[Stored data entries]
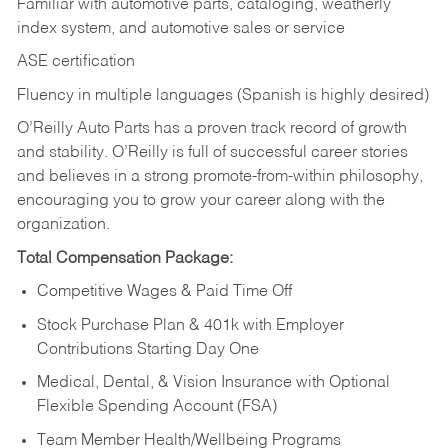
Familiar with automotive parts, cataloging, weatherly
index system, and automotive sales or
service
ASE certification
Fluency in multiple languages (Spanish is highly desired)
O’Reilly Auto Parts has a proven track record of growth
and stability. O’Reilly is full of successful career stories
and believes in a strong promote-from-within philosophy,
encouraging you to grow your career along with the
organization.
Total Compensation Package:
Competitive Wages & Paid Time Off
Stock Purchase Plan & 401k with Employer
Contributions Starting Day One
Medical, Dental, & Vision Insurance with Optional
Flexible Spending Account (FSA)
Team Member Health/Wellbeing Programs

■ **Task goal**
Whenever the string "automotive" occurs in a line of the entries above, copy that line.

■ **Task response**
Familiar with automotive parts, cataloging, weatherly
index system, and automotive sales or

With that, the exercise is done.